Tufts and the Massachusetts Campus Compact (MACC) received a $1 million grant from the Jack Kent Cooke Foundation last month to broaden access to college for low-income students.

The money from the grant will go toward creating a College Advising Corps at Tufts that will train seniors to become college advisers for one or two years after graduation, according to a press release issued by the Cooke Foundation.

The program's goal will be to help the overwhelming number of college-qualified high school students who fail to earn bachelor's degrees because of a lack of admissions and financial aid guidance.

Currently, there is an average of only one high school counselor for every 488 public school students, according to the release.

Over the next few years, program participants will reach out to thousands of these students.

According to Elizabeth Morgan, the director of youth programs at the Jack Kent Cooke Foundation, which employs the estate of the late billionaire Jack Kent Cooke to help promising young students, Tufts was a prime candidate for the grant.

"Not many private universities make it their mission to serve their home state as much as Tufts does," Morgan told the Daily. "We were also impressed by the many existing public service efforts on campus."

According to Barbara Canyes, the executive director of the MACC, which is a Medford-based nonprofit group that aims to develop students' civic skills, the grant provides unprecedented opportunities for both the MACC and Tufts.

"Tufts has always been interested in doing something that will [promote] college access, and the MACC can provide a network that will help [the university] do that," Canyes said. "We have the skills, and Tufts certainly has the interest and the resources."

The program will be based on a successful model used by the University of Virginia and funded by the Jack Kent Cooke Foundation, the press release stated.

"We're very excited and we're confident we can produce a model that can be replicated across the country," Canyes said.

Tufts acquired the grant through a joint effort by the Jonathan M. Tisch College of Citizenship and Public Service and the MACC. While 52 colleges and universities applied for the grant, only 10 received it.

Director and Associate Dean of the Tisch College Nancy Wilson anticipates great support for the program from the Tufts community.

"This kind of thing is right up [Tufts'] alley.

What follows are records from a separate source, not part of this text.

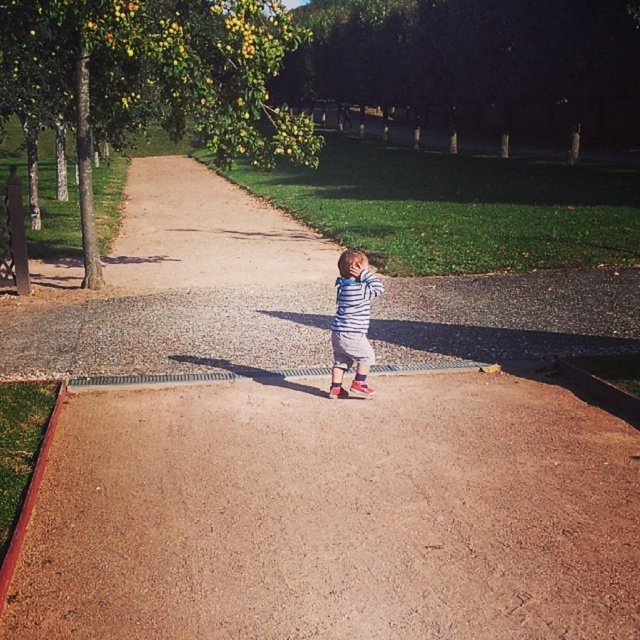 You are a delivery robot with a 1.5 meter reach. You need to place a package on the brown gravel dirt track at center while standing at the position of the striped cotton shirt at center. Can you do it?

The distance between the brown gravel dirt track at center and the striped cotton shirt at center is 1.73 meters. Since the robot has a 1.5 meter reach, it cannot reach the brown gravel dirt track at center from the striped cotton shirt at center.

Looking at this image, you are a parent trying to ensure your child stays on the brown gravel path at center while they hold the striped cotton shirt at center. Can you confirm if the path is wide enough for the child to walk comfortably without stepping off?

The brown gravel path at center is wider than the striped cotton shirt at center, so yes, the path is wide enough for the child to walk comfortably without stepping off.

You are a delivery drone flying above the park. You need to land at the exact location of the point marked at coordinates [205,234]. According to the image, where should you land?

The point marked at coordinates [205,234] is on the brown gravel path at center, so you should land on the brown gravel path at center.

When we talk to a lot of Tufts students, many of them are very committed to giving everyone an equivalent opportunity to go to college," Wilson said.

Wilson also said that the Tisch College's "longstanding relationship with MACC" was a predictor of success.

The Tisch College and MACC have worked together to plan several projects, including a conference on global poverty last spring and an upcoming discussion on the social responsibilities of corporations.